Baked Socca
Yield: 2 people as a main dish or 4 people as an appetizer
Serve this protein-rich recipe as a nutritious alternative to bread alongside soups, salads, and pastas. Or pair with roasted veggies for a surprisingly satisfying meatless main dish. The flexible soak time ensures best texture and allows for prep-ahead convenience.


Ingredients

  • 1 cup (120 grams) garbanzo (chickpea) flour
  • 3/4 teaspoon kosher salt (use 1/2 teaspoon if using regular table salt)
  • 1/2 teaspoon freshly ground pepper
  • 1 cup warm water (no need to measure temperature–it should just feel warm)
  • 3 tablespoons olive or avocado oil, divided use (plus more for brushing)
  • 3/4 cup thinly sliced onion (I usually use red; yellow is fine, too)
  • 1/2 tablespoon fresh rosemary leaves, minced (or 1/2 teaspoon dried)

Directions

  1. In a large bowl, sift together the garbanzo flour, salt and pepper, and then add the rosemary leaves.
    Whisk in the warm water and 2 tablespoons of the olive oil.
    Cover the bowl and allow the batter set at room temperature for at least 30 minutes or up to 12 hours.  After resting, the batter should have the consistency of heavy cream. Stir the sliced onions into the batter.

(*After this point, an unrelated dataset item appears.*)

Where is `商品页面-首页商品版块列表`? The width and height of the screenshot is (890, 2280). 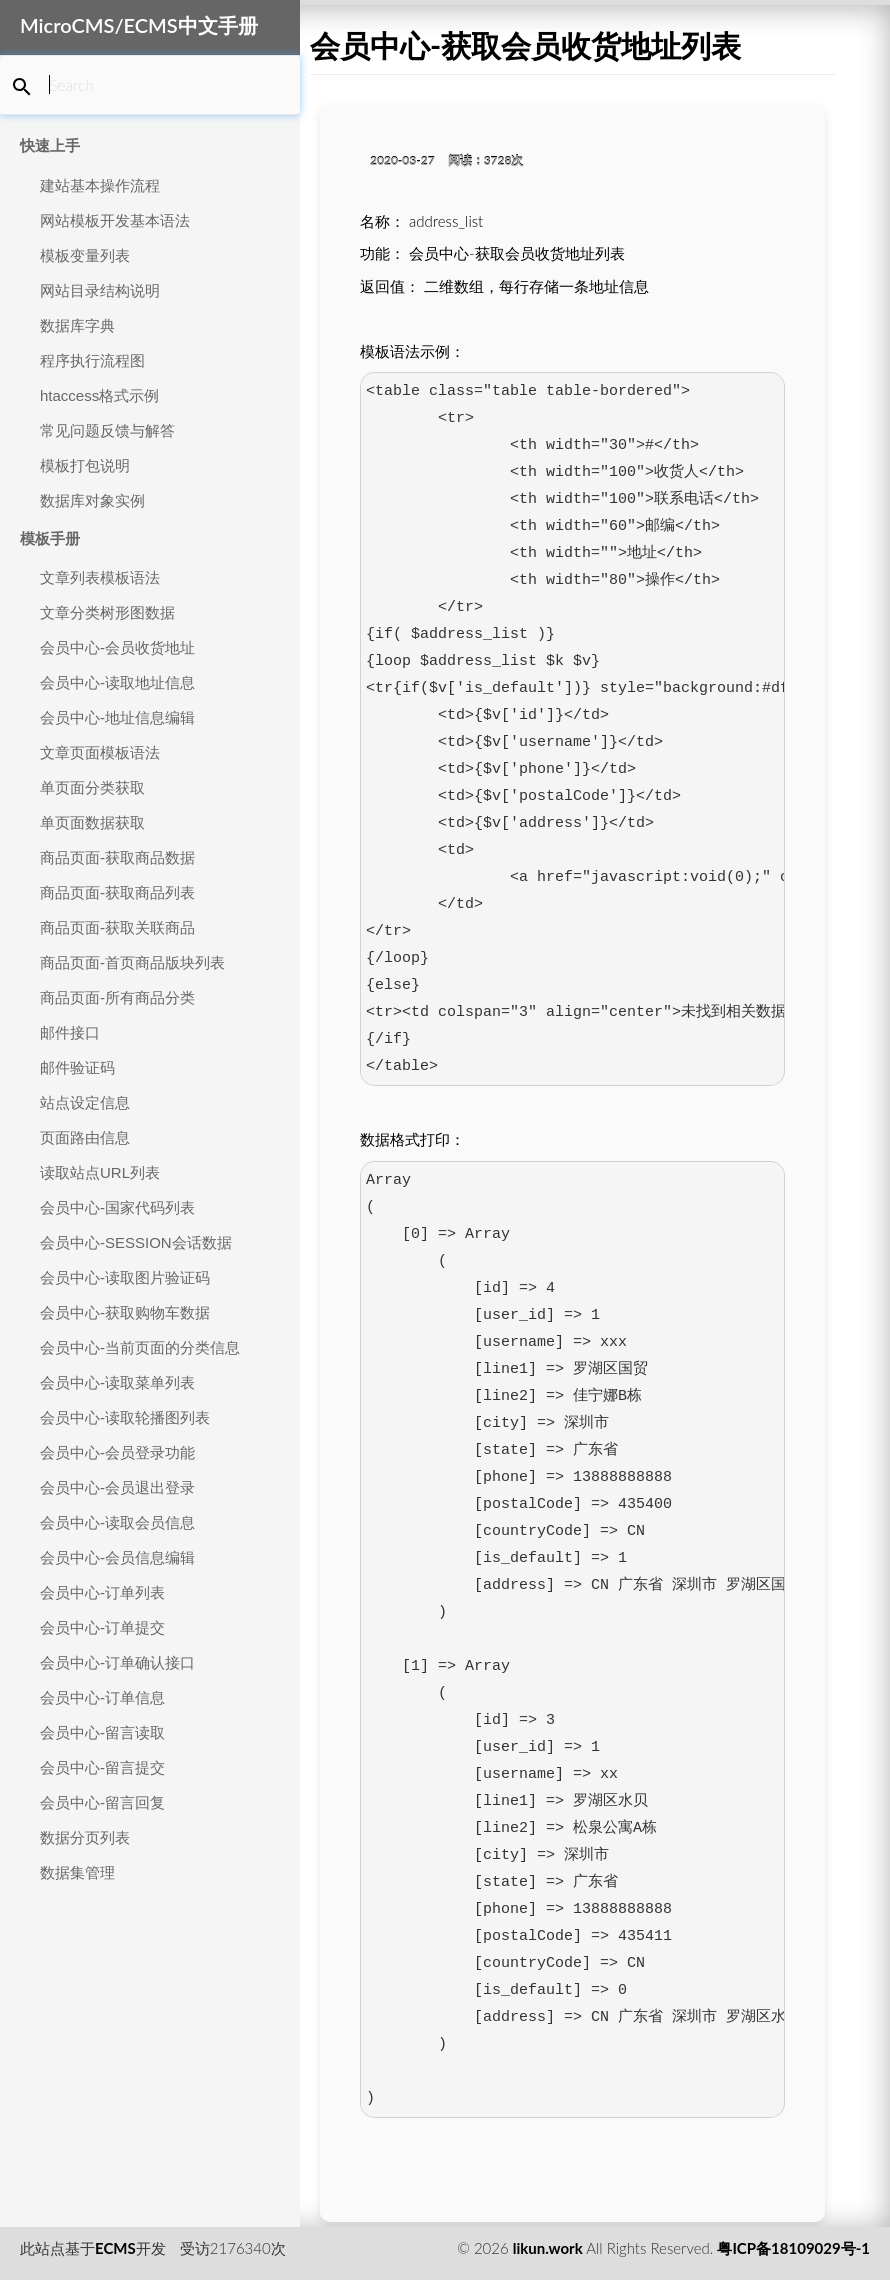 商品页面-首页商品版块列表 is located at coordinates (132, 962). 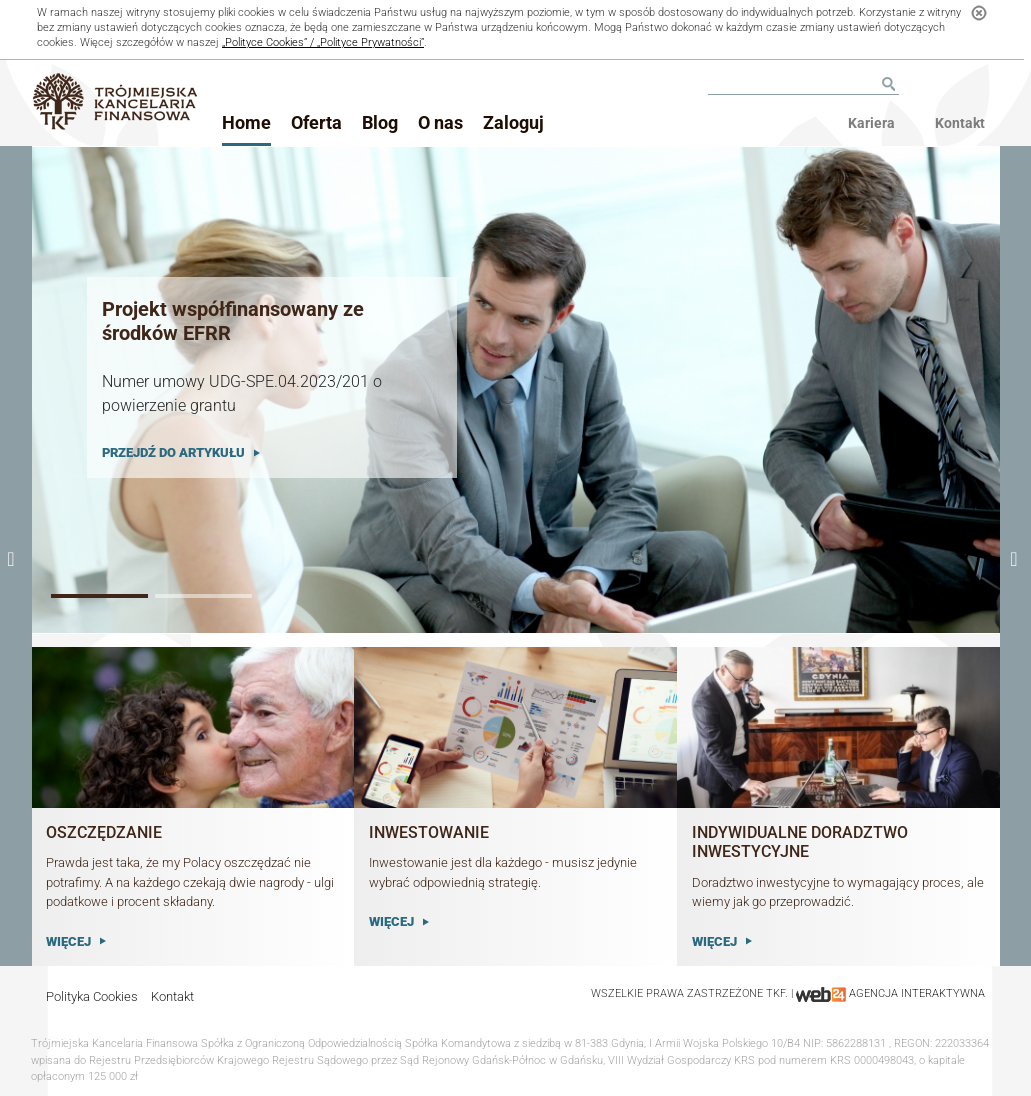 This screenshot has height=1096, width=1031. I want to click on Zaloguj, so click(513, 122).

    When ready to cook the socca, preheat the oven to 450 degrees F.  When the oven has come to temperature, heat a heavy skillet with a 10-inch diameter* (cast iron is preferable) for 5-10 minutes or until very hot.
    Remove the skillet from oven and add 1 tablespoon oil to the hot pan.  Pour the batter into the pan and bake for 10-15 minutes or until the “pancake” is firm and the edges are set.  The top may not be browned, which is okay.
    Switch the oven to broil.  If you wish, brush the the socca with a thin layer of oil.  (This is not required but will help the socca retain a little extra moisture.) Place it a few inches below your broiler for 1-2 minutes, or just long enough to brown it in spots.  Watch carefully so the socca doesn’t burn. Cut into wedges and serve hot, with toppings of your choice.


Notes

If you prefer a thinner pancake, cook the batter in a skillet with a 12-inch diameter and check the oven a few minutes early.

A pizza pan may be used as an option to the skillet.